Americans are uncomfortable with their bodies which means they become militant when they claim the body as a marker of identity. I have done this. I’m blind. I’ve written extensively about the joys of being who I am. The body is not receptive to what I may say about it. That’s a sad fact. Society is only conditionally receptive to what I may say about it.

I identify as disabled. I have to. I’m not going to navigate the world with safety if I don’t use the proper accommodations for vision loss. Then I say, “I have no loss.” I claim my utility and Jeffersonian right to pursue happiness. I’m not lost. I don’t need to be found. I don’t need salvation.

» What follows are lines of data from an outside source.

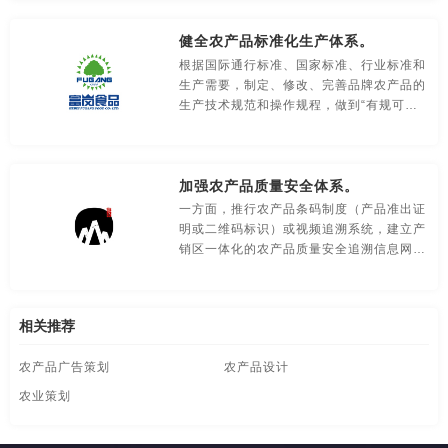
食品-品牌全案策划，升级，包装设计
视觉-品牌策划
墙。战略不落地，方案悬半空。经历了短期
的热闹之后，有的归于寂静，有的乱局出
健全农产品标准化生产体系。
视频-品牌策划
体育-品牌策划
停车-品牌策划
现。
根据国际通行标准、国家标准、行业标准和
生产需要，制定、修改、完善品牌农产品的
文字-品牌策划
物流-品牌策划
物业-品牌策划
生产技术规范和操作规程，做到“有规可
依”。制定完善的农业投入品管理、产品分
学校-品牌策划
医院-品牌策划
饮料-品牌策划
等分级、产地准出、包装标识等方面的标
准，制定简明实用的操作手册
加强农产品质量安全体系。
纸盒-品牌策划
主题-品牌策划
专卖店-品牌策划
一方面，推行农产品条码制度（产品准出证
明或二维码标识）或视频追溯系统，建立产
专题-品牌策划
字体-品牌策划
集团-品牌策划
销区一体化的农产品质量安全追溯信息网
络，实现生产记录可存储、产品流向可追
商标-品牌策划
招商-品牌策划
vi-包装设计
踪、储运信息可查询，确保农产品质量安
全。
白酒/红酒/啤酒/水-包装设计
包装盒设计
包装瓶-包装设计
相关推荐
农产品广告策划
农产品设计
包装网站-包装设计
保健品-包装设计
餐饮-包装设计
农业策划
茶-包装设计
包装袋-包装设计
包装文案-包装设计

When you claim your body in America you enter a honeycomb of some complexity. How many billions of dollars are spent on advertising that urges people to feel more than passing disdain for their very physicality? No, I don’t want to look it up.

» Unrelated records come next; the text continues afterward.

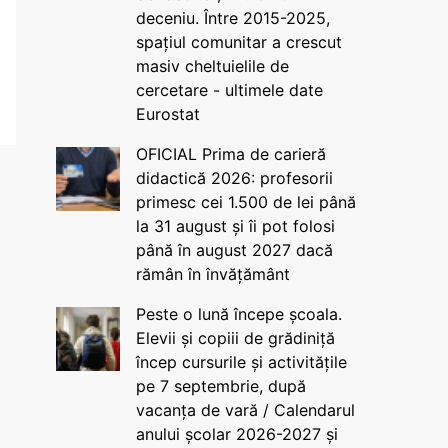
deceniu. Între 2015-2025,
spațiul comunitar a crescut
masiv cheltuielile de
cercetare - ultimele date
Eurostat
OFICIAL Prima de carieră
didactică 2026: profesorii
primesc cei 1.500 de lei până
la 31 august și îi pot folosi
până în august 2027 dacă
rămân în învățământ
Peste o lună începe școala.
Elevii și copiii de grădiniță
încep cursurile și activitățile
pe 7 septembrie, după
vacanța de vară / Calendarul
anului școlar 2026-2027 și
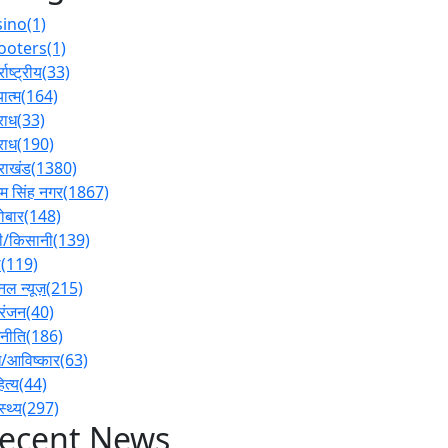
sino
(1)
ooters
(1)
्राष्ट्रीय
(33)
ात्म
(164)
राध
(33)
राध
(190)
तराखंड
(1380)
 सिंह नगर
(1867)
ोबार
(148)
ी/किसानी
(139)
ल
(119)
नल न्यूज़
(215)
रंजन
(40)
नीति
(186)
/आविष्कार
(63)
ित्य
(44)
स्थ्य
(297)
ecent News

I’m for all the body rights movements but I’m never tricked into thinking that by hugging my body I’m free of the contempt mechanism. It tends to have the last laugh.

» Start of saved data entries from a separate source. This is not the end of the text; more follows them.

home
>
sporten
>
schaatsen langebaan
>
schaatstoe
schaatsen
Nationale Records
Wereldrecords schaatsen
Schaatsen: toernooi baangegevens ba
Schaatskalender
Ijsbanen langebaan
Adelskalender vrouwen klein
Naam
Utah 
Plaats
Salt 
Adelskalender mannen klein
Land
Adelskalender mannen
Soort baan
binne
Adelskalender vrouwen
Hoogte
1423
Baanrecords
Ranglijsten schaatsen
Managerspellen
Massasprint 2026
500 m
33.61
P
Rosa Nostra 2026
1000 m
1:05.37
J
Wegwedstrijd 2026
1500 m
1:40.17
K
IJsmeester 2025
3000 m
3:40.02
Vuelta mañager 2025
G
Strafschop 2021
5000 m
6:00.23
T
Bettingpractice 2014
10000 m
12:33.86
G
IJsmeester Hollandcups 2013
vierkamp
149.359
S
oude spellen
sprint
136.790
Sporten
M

If you claim to love your body but spend all your time hating the compulsory normative complex—you shouldn’t be gay; fat; a wheelchair user; blind; deaf; get a cure or purgative—you know the drill, you will spend your life railing against the dominant culture to such an extent you’ll become, quite possibly, a victim of your own identity rage and to such an extent you may not be able to function outside of a small colony.

Which leads me to the problem I’m struggling with. The small colony habituation of Americans who struggle with self-contempt, which is never overcome with slogans or cultural theories alone, lends itself to unhappy clusters of victimhood. This is fully democratized which means Trump voters, Bernie voters, civil rights activists of every calling, can all be classified as either potentially or fully against civics.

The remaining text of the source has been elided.